Les essais de légitimation
On comprend maintenant pourquoi une définition du racisme est si difficile. D’abord, le principe du racisme – la notion de race, appliquée aux humains – est un concept indéterminé ou plus exactement une notion à laquelle il est pratiquement impossible de découvrir un objet défini. Ensuite, l’argumentation issue de cette notion douteuse est elle-même douteuse et, de plus, peu cohérente dans son développement.

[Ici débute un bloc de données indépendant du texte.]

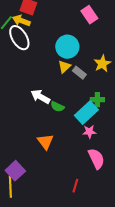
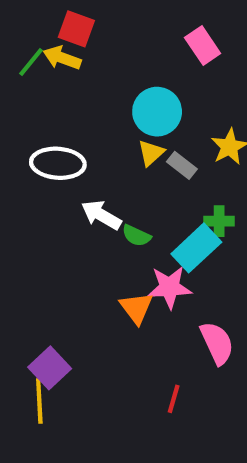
white ellipse: (19, 38) -> (58, 163), moved, turned -55
pink star: (89, 132) -> (169, 287), moved, size x1.5
orange triangle: (45, 142) -> (136, 308), moved

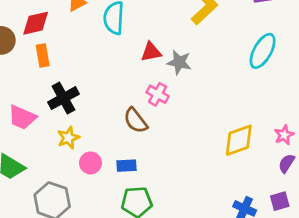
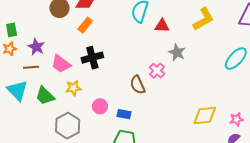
red triangle: (151, 52) -> (162, 26), moved
orange rectangle: (43, 55) -> (85, 25), turned 35
yellow star: (68, 138) -> (73, 88), moved

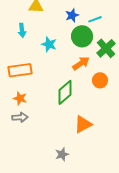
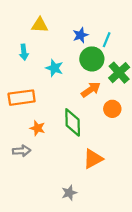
cyan line: (95, 19) -> (107, 40), turned -48
green diamond: (65, 92) -> (73, 122), turned -50
orange star: (20, 98) -> (37, 128), moved

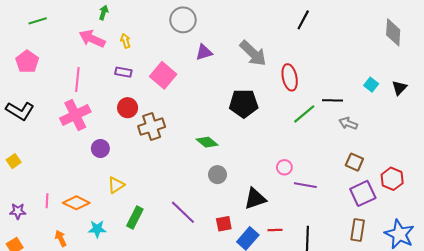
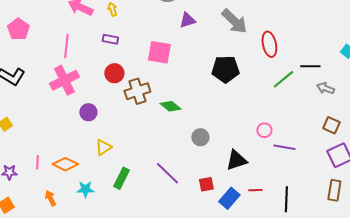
pink square: (163, 75) -> (159, 52), moved, turned -30
green diamond: (207, 142) -> (170, 106), moved

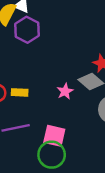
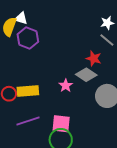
yellow rectangle: (20, 92) -> (28, 91), size x1.5

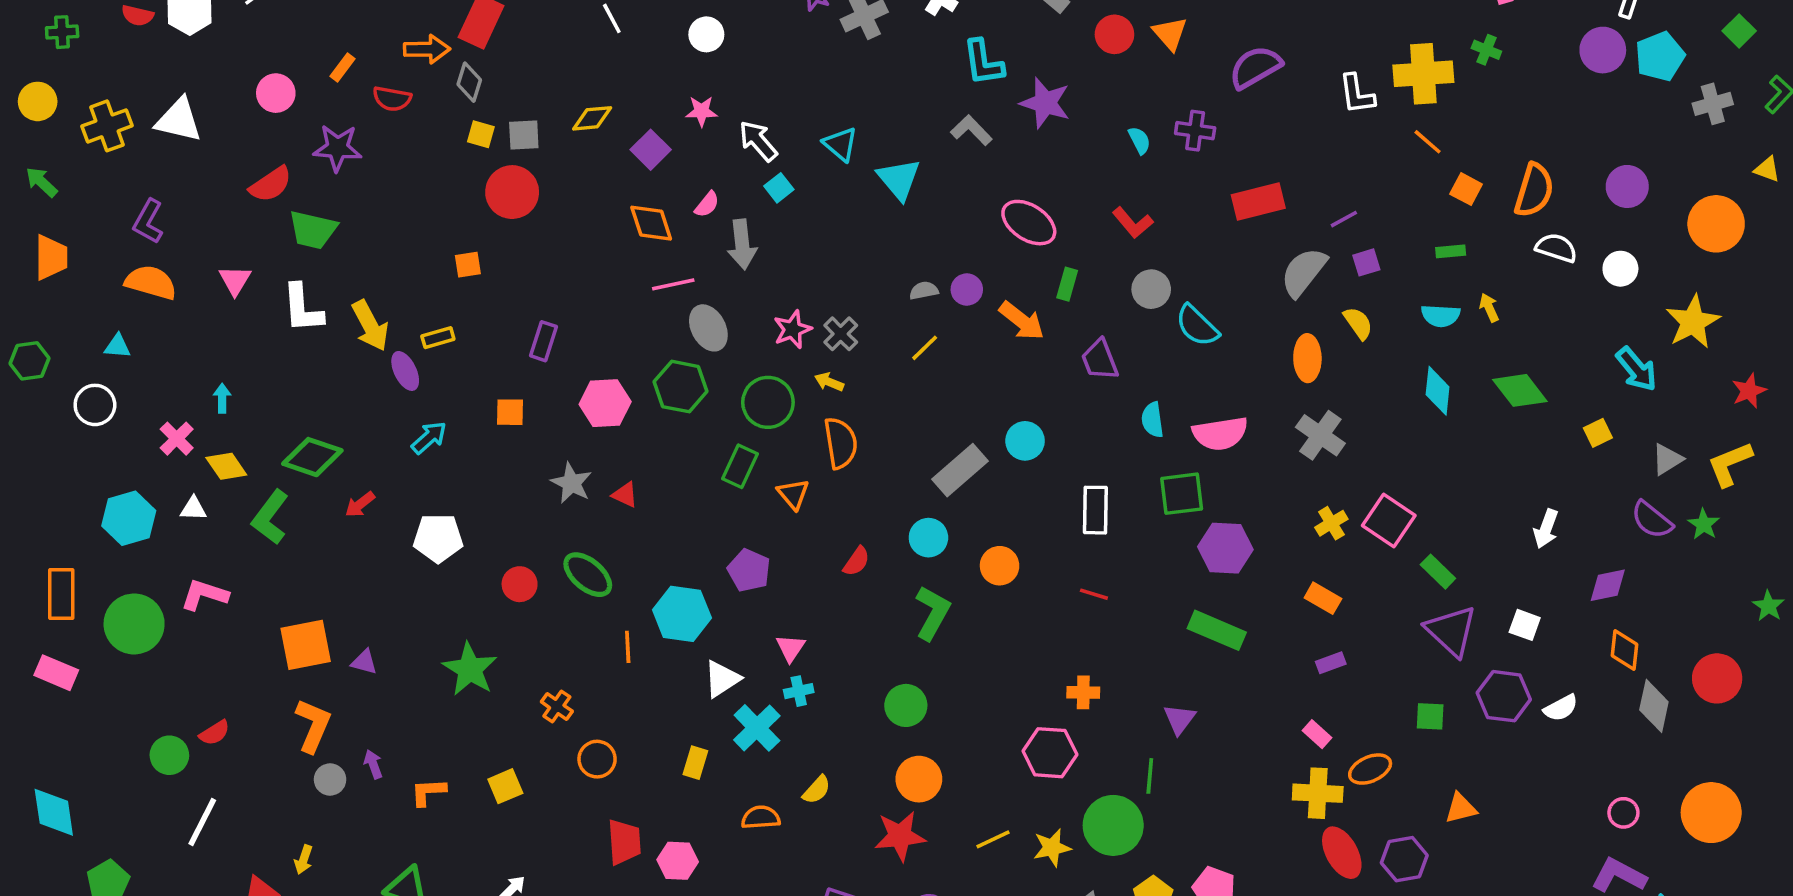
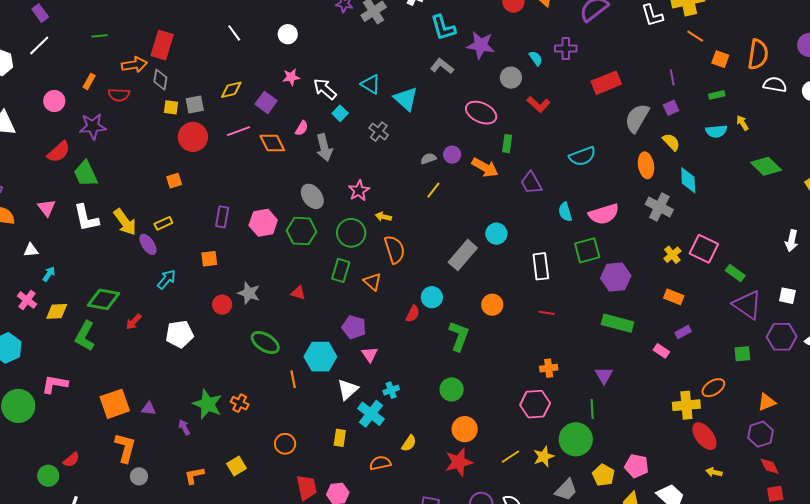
purple line: (1344, 219) -> (672, 77), moved, turned -63
green trapezoid: (313, 230) -> (86, 174), turned 60
pink line: (673, 284) -> (238, 131), moved
gray circle: (1151, 289) -> (511, 78), moved
cyan semicircle: (1197, 326) -> (582, 156), turned -56
gray cross: (841, 334) -> (379, 132), moved
cyan diamond: (1438, 391) -> (688, 180), moved
cyan arrow: (222, 398) -> (49, 274), turned 42
pink hexagon: (605, 403) -> (263, 223), moved
yellow diamond: (226, 466) -> (57, 311), turned -50
red triangle: (625, 495) -> (298, 293), moved
white triangle: (193, 509) -> (31, 250), moved
cyan circle: (928, 538) -> (432, 297), moved
red circle: (520, 584) -> (222, 305), moved
pink triangle: (791, 648) -> (370, 354), moved
orange cross: (557, 707) -> (240, 403), moved
pink rectangle: (1317, 734) -> (661, 351), moved
purple arrow: (373, 764) -> (184, 427), moved
purple hexagon: (1404, 859) -> (761, 434), moved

Cependant, le rapprochement entre la fragilité des bases scientifiques du racisme et l’ampleur des conclusions qui en sont tirées n’est pas sans intérêt. La passion des racistes, la ténacité et l’extension du phénomène, comparées aux confusions, aux glissements de sens et aux contradictions auxquels elles donnent lieu, prouveraient, s’il en était besoin, que le racisme trouve son assise non dans la logique mais dans l’affectivité et l’intérêt. Il faut ici renverser la perspective: l’accusation renvoie à l’accusateur plus qu’à l’accusé; le racisme, loin d’être une science ou une théorie scientifique qui dicterait une attitude et une conduite, cherche au contraire à se légitimer par une construction intellectuelle, une rationalisation, qui se trouve ainsi alimentée et sous-tendue par les exigences psychologiques de ce même comportement.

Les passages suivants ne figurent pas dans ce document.